Many in the press, reviewers and random peeps on the net cryed about the fact it wasnt an IRS, but they forget that most of the cars in this class have a torsion beam. In reality, It's all about the *Tuning*.

Chevy has done a very good job tuning the old Cruze's chassis and from the reviews i saw for the new Cruze, its even better!

I raced with my old Cruze, passing WRX and such on the Track, everyone was very impressed with my Cruze and no one EVER asked if i had an IRS, because they knew better.

For those who dont know, *Chevy has won 3 WTCC championship* in a row with the Cruze, and it had a Torsion beam rear suspension on it : https://www.youtube.com/watch?v=M19RQehDQa4

*So anyone who tell you that they dont want to buy a Cruze because it doesnt have an IRS, tell them to go Drive one and see. If they are not retarded, they will agree it has no importance.


Enjoy the new Cruze.*


----------



## ChevyGuy (Dec 13, 2014)

IRS sounds good on paper and made for some slick ads. But if you look at any car, I'll bet you'll find some kind of "connection". Such as a anti-sway bar. Truly independent is bad. Lots of body roll for one.


----------



## blk88verde (Apr 30, 2011)

IRS can provide better ride and handling over uneven / poor surfaces. Even Mustang has gone IRS. A Cruze on race track should handle well - surfaces are pretty flawless.


----------



## ChevyGuy (Dec 13, 2014)

blk88verde said:


> Even Mustang has gone IRS.


But is it truly independent, or does it have some kind of cross-connection?


----------



## Robby (Mar 1, 2013)

All/any IRS will have a cross connect or sway bar......so you are correct, there is no IRS in the truest sense of the word.

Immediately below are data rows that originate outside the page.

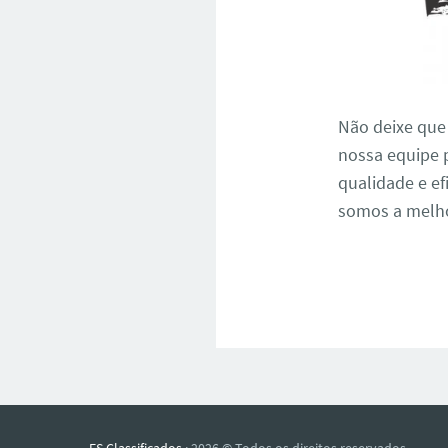
Não deixe que
nossa equipe p
qualidade e ef
somos a melho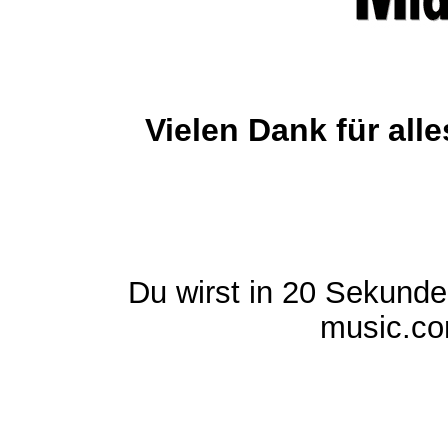
Vielen Dank für al
Du wirst in 20 Sekund
music.com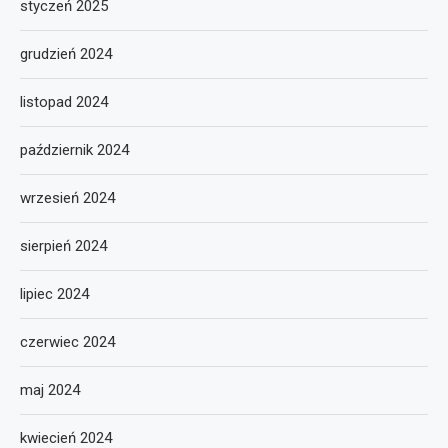
styczeń 2025
grudzień 2024
listopad 2024
październik 2024
wrzesień 2024
sierpień 2024
lipiec 2024
czerwiec 2024
maj 2024
kwiecień 2024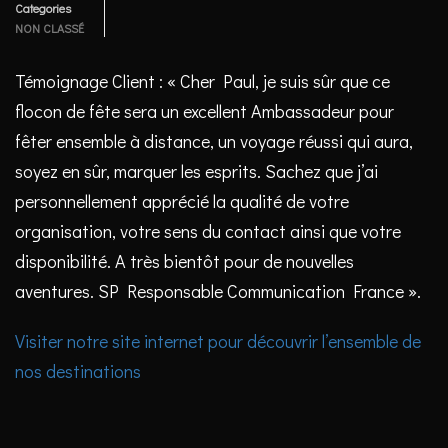
Categories
NON CLASSÉ
Témoignage Client : « Cher Paul, je suis sûr que ce
flocon de fête sera un excellent Ambassadeur pour
fêter ensemble à distance, un voyage réussi qui aura,
soyez en sûr, marquer les esprits. Sachez que j’ai
personnellement apprécié la qualité de votre
organisation, votre sens du contact ainsi que votre
disponibilité. A très bientôt pour de nouvelles
aventures. SP Responsable Communication France ».
Visiter notre site internet pour découvrir l’ensemble de
nos destinations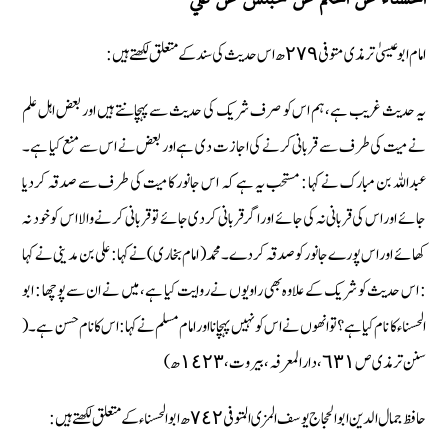
امام ابو عیسیٰ ترمذی متوفی ٢٧٩ ھ اس حدیث کی سند کے متعلق لکھتے ہیں :
یہ حدیث غریب ہے، ہم اس کو صرف شریک کی حدیث سے پہچانتے ہیں اور بعض اہل علم
نے میت کی طرف سے قربانی کرنے کی اجازت دی ہے اور بعض نے اس سے منع کیا ہے۔
عبداللہ بن مبارک نے کہا : مستحب یہ ہے کہ اس جانور کا میت کی طرف سے صدقہ کردیا
جائے اور اس کی قربانی نہ کی جائے اور اگر قربانی کردی جائے تو قربانی کرنے والا اس کو خود نہ
کھائے اور اس پورے جانور کو صدقہ کر دے۔ محمد ( امام بخاری) نے کہا : علی بن مدینی نے کہا
: اس حدیث کو شریک کے علاوہ بھی راویوں نے روایت کیا ہے، میں نے ان سے پوچھا : ابو
الحسناء کا نام کیا ہے ؟ تو انھوں نے اس کو نہیں پہچانا اور امام مسلم نے کہا : اس کا نام حسن ہے۔ (
سنن ترمذی ص ٦٣١، دارالمعرفہ، بیروت، ١٤٢٣ ھ)
حافظ جمال الدین ابو الحجاج یوسف المزی المتوفی ٧٤٢ ھ ابو الحسناء کے متعلق لکھتے ہیں :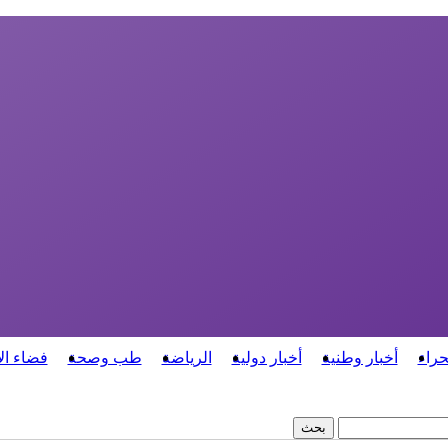
حراء
أخبار وطنية
أخبار دولية
الرياضة
طب وصحة
فضاء ال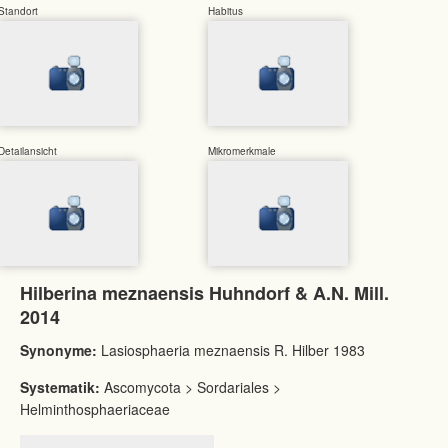
Standort
Habitus
Detailansicht
Mikromerkmale
Hilberina meznaensis Huhndorf & A.N. Mill.
2014
Synonyme:
Lasiosphaeria meznaensis R. Hilber 1983
Systematik:
Ascomycota > Sordariales >
Helminthosphaeriaceae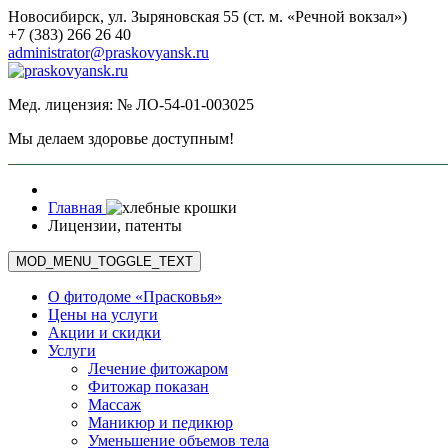
Новосибирск, ул. Зыряновская 55 (ст. м. «Речной вокзал»)
+7 (383) 266 26 40
administrator@praskovyansk.ru
Мед. лицензия: № ЛО-54-01-003025
Мы делаем здоровье доступным!
Главная
Лицензии, патенты
MOD_MENU_TOGGLE_TEXT
О фитодоме «Прасковья»
Цены на услуги
Акции и скидки
Услуги
Лечение фитожаром
Фитожар показан
Массаж
Маникюр и педикюр
Уменьшение объемов тела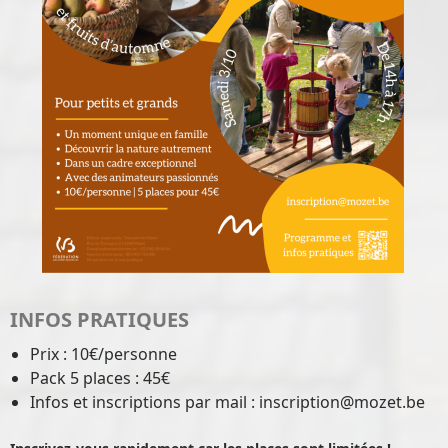
INFOS PRATIQUES
Prix : 10€/personne
Pack 5 places : 45€
Infos et inscriptions par mail : inscription@mozet.be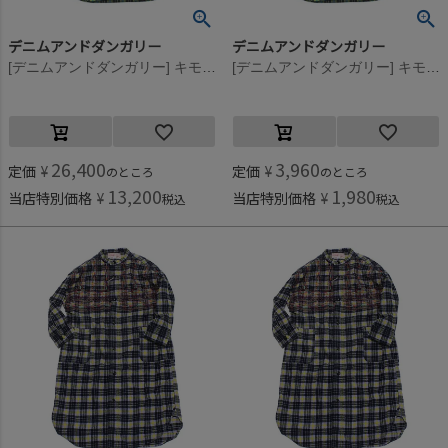
デニムアンドダンガリー
デニムアンドダンガリー
[デニムアンドダンガリー] キモウチェック シャツ OP(8分丈) 28LGN淡緑
[デニムアンドダンガリー] キモウチェック シャツ OP(8分丈) 28LGN淡緑
26,400
3,960
定価
¥
定価
¥
のところ
のところ
13,200
1,980
当店特別価格
¥
当店特別価格
¥
税込
税込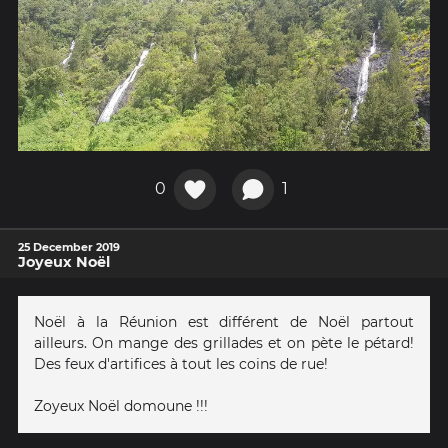
0
1
25 December 2019
Joyeux Noël
Noël à la Réunion est différent de Noël partout
ailleurs. On mange des grillades et on pète le pétard!
Des feux d'artifices à tout les coins de rue!
Zoyeux Noël domoune !!!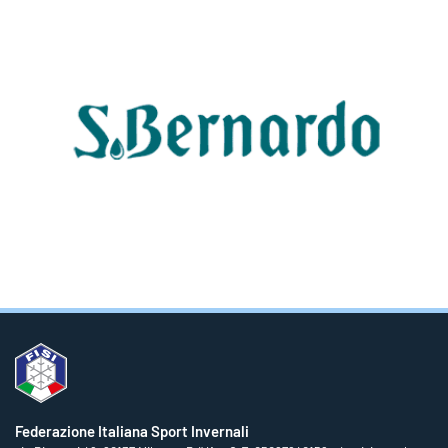
Federazione Italiana Sport Invernali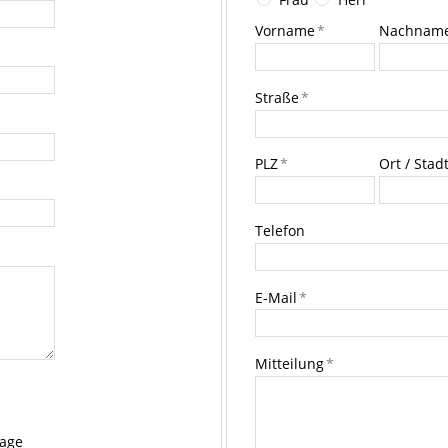
Vorname
*
Nachnam
Straße
*
PLZ
*
Ort / Stad
Telefon
E-Mail
*
Mitteilung
*
rage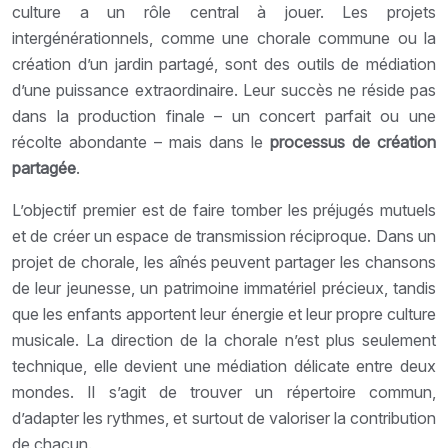
culture a un rôle central à jouer. Les projets
intergénérationnels, comme une chorale commune ou la
création d’un jardin partagé, sont des outils de médiation
d’une puissance extraordinaire. Leur succès ne réside pas
dans la production finale – un concert parfait ou une
récolte abondante – mais dans le
processus de création
partagée
.
L’objectif premier est de faire tomber les préjugés mutuels
et de créer un espace de transmission réciproque. Dans un
projet de chorale, les aînés peuvent partager les chansons
de leur jeunesse, un patrimoine immatériel précieux, tandis
que les enfants apportent leur énergie et leur propre culture
musicale. La direction de la chorale n’est plus seulement
technique, elle devient une médiation délicate entre deux
mondes. Il s’agit de trouver un répertoire commun,
d’adapter les rythmes, et surtout de valoriser la contribution
de chacun.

On a front driver, IRS is, for the most part, there for bragging rights.....folks love to banter the term without a clue what is going on down there.
But it creates a whole bunch of headaches, in particular camber changes that can make a evil handling car if not aligned correctly.
Add to this many more wear points that will require attention over time and the rear systems on fwd cars are not very robust.
A good pothole puts a slight bend in the flimsy control arm and camber and caster are now out of spec........drives OK but starts eating rear tires.

A beam axle starts out rather robust, the beam itself (spring steel) acts as a sway bar, the caster/camber/toe are fixed and there are only two bushings where the assembly is attached to the car.
Lastly, it has full movement with no trunk floor intrusion........nice, simple, low maintenance and inexpensive if damaged.

Rob


----------



## MP81 (Jul 20, 2015)

I am fully for this argument. The Cobalt SS had the FWD production car record around Nuerburgring (which actually has quite a few bumpy, uneven turns) with it's Torsion beam rear suspension. 

My car has those struts and shocks, the 1mm larger SS/SC FE5 front sway bar, FE5 cast aluminum control arms and the big 1.25" Powell Hardcore bar out back, and with the sticky ZIIs on there...the handling is outstanding - and yet, it still rides great (even with lowering springs) and 40-series, stiff-sidewall Direzza ZIIs with basically no tread pattern (most of the tire is contact patch).


----------



## Poje (Aug 2, 2012)

blk88verde said:


> IRS can provide better ride and handling over uneven / poor surfaces. Even Mustang has gone IRS. A Cruze on race track should handle well - surfaces are pretty flawless.


You didnt understand the point of my thread :* Its not that an IRS cannot be better, its the fact that it isnt garantied to be better.*


----------



## Poje (Aug 2, 2012)

MP81 said:


> I am fully for this argument. The Cobalt SS had the FWD production car record around Nuerburgring (which actually has quite a few bumpy, uneven turns) with it's Torsion beam rear suspension.
> 
> My car has those struts and shocks, the 1mm larger SS/SC FE5 front sway bar, FE5 cast aluminum control arms and the big 1.25" Powell Hardcore bar out back, and with the sticky ZIIs on there...the handling is outstanding - and yet, it still rides great (even with lowering springs) and 40-series, stiff-sidewall Direzza ZIIs with basically no tread pattern (most of the tire is contact patch).


The Cobalt is a great exemple of what Tuning can do : The last SS they made, the one that has the Ring record, is a very impressive car, but the same year, you could buy a base Cobalt and those cars were horible, lol.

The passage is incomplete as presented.